Segment Start: DATASET EXTRACT
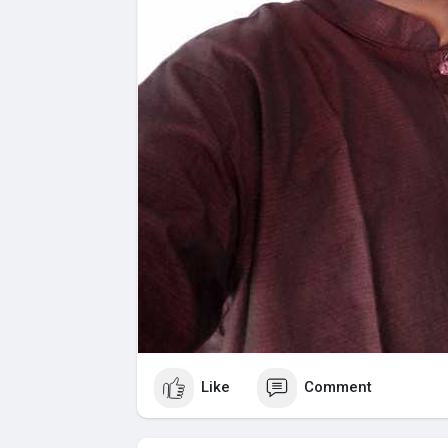
Like
Comment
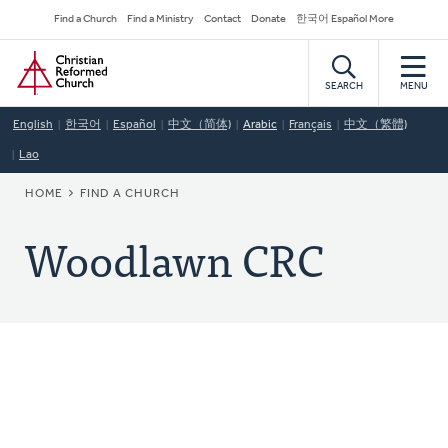
Skip
Secondary
Find a Church
Find a Ministry
Contact
Donate
한국어 Español More
to
Navigation
Home
main
content
SEARCH
MENU
English
한국어
Español
中文（简体)
Arabic
Français
中文（繁體)
Lao
BREADCRUMB
HOME
FIND A CHURCH
Woodlawn CRC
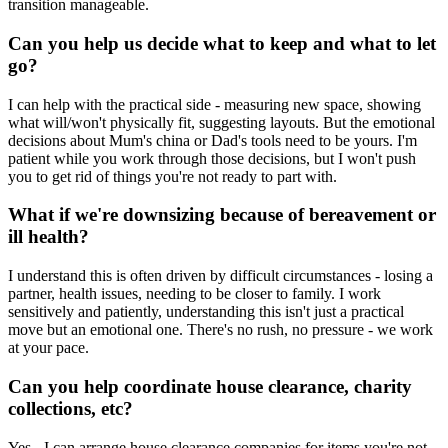
transition manageable.
Can you help us decide what to keep and what to let
go?
I can help with the practical side - measuring new space, showing
what will/won't physically fit, suggesting layouts. But the emotional
decisions about Mum's china or Dad's tools need to be yours. I'm
patient while you work through those decisions, but I won't push
you to get rid of things you're not ready to part with.
What if we're downsizing because of bereavement or
ill health?
I understand this is often driven by difficult circumstances - losing a
partner, health issues, needing to be closer to family. I work
sensitively and patiently, understanding this isn't just a practical
move but an emotional one. There's no rush, no pressure - we work
at your pace.
Can you help coordinate house clearance, charity
collections, etc?
Yes - I can arrange house clearance companies for items you're not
Segment End: DATASET EXTRACT
■ **TASK DESCRIPTION**: For this exercise, reproduce exactly each line from the one containing "What if we're" through the last line of the data, and no others.

■ **COMPLETED TASK**:
What if we're downsizing because of bereavement or
ill health?
I understand this is often driven by difficult circumstances - losing a
partner, health issues, needing to be closer to family. I work
sensitively and patiently, understanding this isn't just a practical
move but an emotional one. There's no rush, no pressure - we work
at your pace.
Can you help coordinate house clearance, charity
collections, etc?
Yes - I can arrange house clearance companies for items you're not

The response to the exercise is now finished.